No sólo reúne a millones de compatriotas como pasatiempo nacional. Además, es generador de miles de empleos y el sueño de millones de personas que se han visto inspiradas por el Chico Carrasquel, el Chino Canónico, Luis Aparicio y tantas otras estrellas que han sido figuras de reverencia popular.

Ese patrimonio ha sido cuidado, protegido y amado por todos quienes formamos parte de la Liga Venezolana de Beisbol Profesional desde su nacimiento, hace 70 años.

Los aficionados, con su presencia en las tribunas, delante de los televisores, con el radiecito encendido o leyendo la prensa; los peloteros, con su esfuerzo en el terreno y su entrega a la fiesta que es cada encuentro; los medios de comunicación, que le han dado siempre un lugar privilegiado; y por supuesto, los equipos.

El legado ha pasado de generación en generación. Quienes se han sumado como gerentes y propietarios han sabido elevar la LVBP como espectáculo, a pesar de las enormes dificultades que en ocasiones ha vivido nuestra Venezuela.

No todo ha sido brillante, es verdad. Ha habido yerros, cosas que pueden y deberían mejorar.

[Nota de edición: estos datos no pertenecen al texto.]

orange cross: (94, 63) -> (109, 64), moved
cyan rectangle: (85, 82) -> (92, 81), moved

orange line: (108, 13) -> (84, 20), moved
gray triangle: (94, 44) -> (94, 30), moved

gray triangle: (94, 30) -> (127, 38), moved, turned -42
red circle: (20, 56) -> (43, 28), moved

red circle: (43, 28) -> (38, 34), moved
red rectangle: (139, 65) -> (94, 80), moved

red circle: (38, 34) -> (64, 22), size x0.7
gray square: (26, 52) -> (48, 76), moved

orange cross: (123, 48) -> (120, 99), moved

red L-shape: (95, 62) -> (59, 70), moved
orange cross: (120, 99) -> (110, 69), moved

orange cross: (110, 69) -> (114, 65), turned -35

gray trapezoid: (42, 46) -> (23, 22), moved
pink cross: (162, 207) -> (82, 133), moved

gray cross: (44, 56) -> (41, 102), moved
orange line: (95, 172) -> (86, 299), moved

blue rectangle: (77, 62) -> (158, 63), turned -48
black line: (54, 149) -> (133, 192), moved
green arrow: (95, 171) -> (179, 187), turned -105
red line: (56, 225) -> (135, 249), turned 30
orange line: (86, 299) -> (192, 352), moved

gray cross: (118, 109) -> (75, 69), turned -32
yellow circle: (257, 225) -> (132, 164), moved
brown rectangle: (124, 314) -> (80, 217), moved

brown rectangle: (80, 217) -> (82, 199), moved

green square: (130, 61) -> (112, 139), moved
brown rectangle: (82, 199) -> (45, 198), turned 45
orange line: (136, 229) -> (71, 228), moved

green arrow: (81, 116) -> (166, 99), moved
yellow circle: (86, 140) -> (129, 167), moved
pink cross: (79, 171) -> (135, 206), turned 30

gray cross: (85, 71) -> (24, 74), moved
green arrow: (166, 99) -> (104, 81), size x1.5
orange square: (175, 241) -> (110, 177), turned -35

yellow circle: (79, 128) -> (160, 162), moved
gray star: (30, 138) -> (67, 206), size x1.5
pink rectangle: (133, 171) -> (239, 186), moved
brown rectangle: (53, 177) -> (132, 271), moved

Pero los equipos han sabido hacer, hasta ahora, dos cosas fundamentales para que el beisbol siga siendo el lugar que nos reúne, el sitio de encuentro para todos, la inauguración más esperada, la metáfora perfecta de lo mejor de la venezolanidad, esa en la que podemos fundirnos en un abrazo a pesar de las diferencias.

Los clubes han sabido mantener un espíritu de cuerpo, la mayoría de las veces. Sólo en la consciencia de que todos se hacen falta, y que creciendo entre todos es la única manera en que puede crecer la liga (y por lo tanto el espectáculo y el negocio), ha podido llegar la LVBP hasta acá.

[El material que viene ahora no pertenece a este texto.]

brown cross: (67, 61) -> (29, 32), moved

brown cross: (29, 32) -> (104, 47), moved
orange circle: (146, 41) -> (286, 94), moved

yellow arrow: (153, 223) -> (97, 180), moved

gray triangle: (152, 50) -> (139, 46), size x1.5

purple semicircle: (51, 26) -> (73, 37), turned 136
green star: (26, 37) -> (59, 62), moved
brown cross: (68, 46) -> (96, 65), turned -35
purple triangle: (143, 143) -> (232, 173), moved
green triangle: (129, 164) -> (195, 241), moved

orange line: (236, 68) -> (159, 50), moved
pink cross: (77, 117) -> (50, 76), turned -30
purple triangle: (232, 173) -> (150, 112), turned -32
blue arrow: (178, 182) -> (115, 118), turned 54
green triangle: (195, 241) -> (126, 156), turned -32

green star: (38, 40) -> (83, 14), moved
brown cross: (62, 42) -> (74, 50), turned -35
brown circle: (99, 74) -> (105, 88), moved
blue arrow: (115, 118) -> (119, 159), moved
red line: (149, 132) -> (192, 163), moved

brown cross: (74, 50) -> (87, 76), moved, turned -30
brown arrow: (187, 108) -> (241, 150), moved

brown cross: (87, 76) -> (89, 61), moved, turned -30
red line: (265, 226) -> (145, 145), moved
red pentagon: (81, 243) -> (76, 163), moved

También han sabido mantener a un lado la política en estos tiempos polarizados. Los dos extremos pueden recordar momentos en que eso estuvo a punto de romperse, ciertamente, y habrá argumentos de uno y otro lado, fechas específicas y casos concretos. A pesar de eso, es un hecho que en la Venezuela adolorida de hoy, contaminada de división, la pelota es prácticamente una excepción.

Todo eso está en riesgo hoy. La vigencia de las reglas que dan orden al circuito; el respeto a las normas, a los rivales, al espectáculo y al proyecto que forman entre todos; el lugar de encuentro libre de decisiones ajenas al diamante.

En estas fechas en las que tantas cosas se quiebran en nuestro amado país, es menester defender eso que late en nuestra emoción desde los Héroes del 41 y más atrás. Sobre todo, deben defenderlo quienes toman las decisiones y muy particularmente aquellos que han sido gente de beisbol durante todas sus vidas y tienen una historia de amor con este deporte y una trayectoria que defender.

Nada, ninguna escuadra y ningún pelotero, por más jonrones que haya dado y por más años que tenga en los terrenos, puede estar por encima de la institución que es la LVBP. El golpe al pasatiempo nacional puede ser irreparable y doloroso.

Nuestra pelota tiene que seguir siendo lugar de encuentro para todos, sin que medien simpatías extra deportivas. Y tiene que ser, especialmente, la referencia de respeto a los otros, a las reglas que se han dado y al deber ser en la conducción de cada divisa, para bien general.